Pierre Boileau and Thomas Narcejac (real name: Pierre Robert Ayraud) began writing separately and were admirers of each other's books, in which they recognized common interests and diverse approaches. They joined forces in 1951, proposing a new form of mystery fiction that attended not the killer (as in the whodunit), nor the investigator (as in police procedurals), but the victim. Once they began to collaborate, Boileau-Narcejac became one of the great phenomenons of European mystery fiction. Their prose was lean and dialogue-driven, which made it naturally adaptable to the screen. Indeed, their work seeded and brought to bloom some of the finest thrillers ever to grace the screen: Henri-Georges Clouzot's LES DIABOLIQUES (based on their novel CELLE QUI N'ÉTAIT PLUS, translated into English as THE WOMAN WHO WAS NO MORE), Alfred Hitchcock's VERTIGO (based on their novel D'ENTRES LES MORTS, translated as THE LIVING AND THE DEAD), and two directed by Georges Franju, LES YEUX SANS VISAGE (aka EYES WITHOUT A FACE, which they adapted from a novel by Jean Redon) and the original PLEINS FEUX SUR L'ASSASSIN. One of their 1960s novels, translated as CHOICE CUTS, was later the basis for the 1991 thriller BODY PARTS. All told, Boileau-Narcejac receive screen credit on some 40 different films.

In addition to writing thrillers for adults, they also published many mysteries for youngsters and were also responsible for the continuation of two famous "orphaned" characters, Maurice Leblanc's "gentleman burglar" Arsène Lupin and Georges Simenon's Inspector Maigret.
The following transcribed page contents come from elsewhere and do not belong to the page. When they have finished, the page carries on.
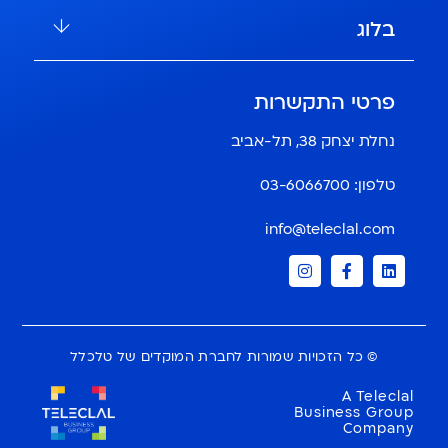
בלוג
פרטי התקשרות
נחלת יצחק 38, תל-אביב
טלפון:
03-6066700
info@teleclal.com
© כל הזכויות שמורות לחברת המוקדים של טלכלל
A Teleclal
Business Group
Company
In this sense, the Boileau-Narcejac partnership was also post-modernist -- professional mystery fiction written by fans of the genre capable of impersonating earlier literary voices to perfection. Boileau died in 1989, some nine years before his partner. The Criterion DVD of EYES WITHOUT A FACE includes a most enjoyable interview with the two gentlemen, filmed for French television in the 1970s.

English-speaking bibliophiles who aspire to read and/or collect Boileau-Narcejac have a tough row to hoe, and I speak from experience. Dozens of their books remain in print... alas, nearly all of it in French and German. Only a portion of their output has been translated into English at all, and some of that portion appeared only in Great Britain; consequently, what exists is highly collectable. THE LIVING AND THE DEAD was reprinted under the title VERTIGO by the British Film Institute some years ago, but if it should whet your appetite for more, Heaven help you. ABE Books shows that used first editions of their most famous novels in translation are priced in the hundreds, even the thousands.
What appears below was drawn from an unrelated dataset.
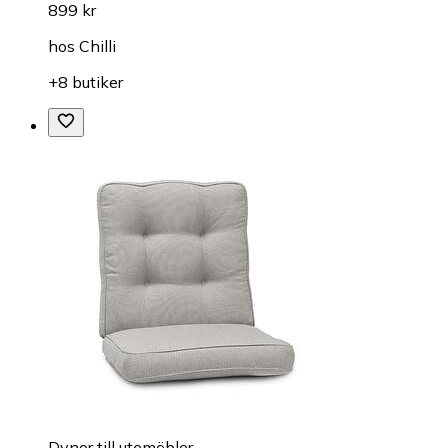
899 kr
hos
Chilli
+8 butiker
Dynor till utemöbler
In VIDEO WATCHDOG #40, I published an article based on my long-overdue reading of THE LIVING AND THE DEAD, in which I compared Boileau-Narcejac's now-obscure novel to the Hitchcock film prized by many as the Master's best. If I had to pick a list of my 10 favorite articles I've written for VW, I might well include it; it's one of the VW pieces I'm proudest of writing, if only because articles comparing novels to films are so much less common than articles comparing different versions of films, and also because there is so little information available in English about this great literary partnership. This issue is still in print, for those of you who missed it -- and now you can even read the novel yourself, which wasn't so easy at the time the article was first published.

Maîtres de mystère, je bois à votre mémoire!